My understanding of power MOSFET = admittedly incomplete = is that they become less conductive with rising temperature, a self-limiting feature that tends to save them from self destruction compared to ordinary junction transistors that tend to "runaway" at high temps. Of course it's still a good idea to provide plenty of heat sinking and moving air to keep them cool.

With a lot of active components it comes down to heat conduction and surface area. If you have a large aluminum heat sink with fins and the devices attached properly with heat sink compound, it makes a big difference tather than simply being screwed onto steel. In any case, whisper fans are cheap, quiet, and plentiful. Even if you use 2. Better safe than sorry.

100C is too hot for reliable operation. It would seem that you need a much bigger heatsink.
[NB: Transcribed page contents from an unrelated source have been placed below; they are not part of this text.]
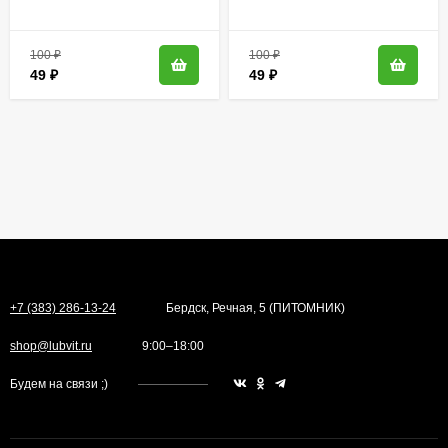
[Семена алтая]
100
₽
100
₽
49
₽
49
₽
+7 (383) 286-13-24
Бердск, Речная, 5 (ПИТОМНИК)
shop@lubvit.ru
9:00–18:00
Будем на связи ;)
Because current flows in spikes, the amplitude of which is governed by filter capacitance, calculating the MOSFET dissipation is very complex, best left to a modeling program like LT Spice.

I used a CPU chiller on a class A power amp to dissipate 150W. It works but will melt down if (when) the fan stops.

Like so many things involving heat transfer, it depends. Sorry - I know that's not what you came for.

First off, kudos for recognizing that (1) a heat sink is needed and (2) a *big* heat sink is needed and (3) measuring what you get. That seems like simple stuff to you by now, but it puts you off into the stratosphere compared to where many people start.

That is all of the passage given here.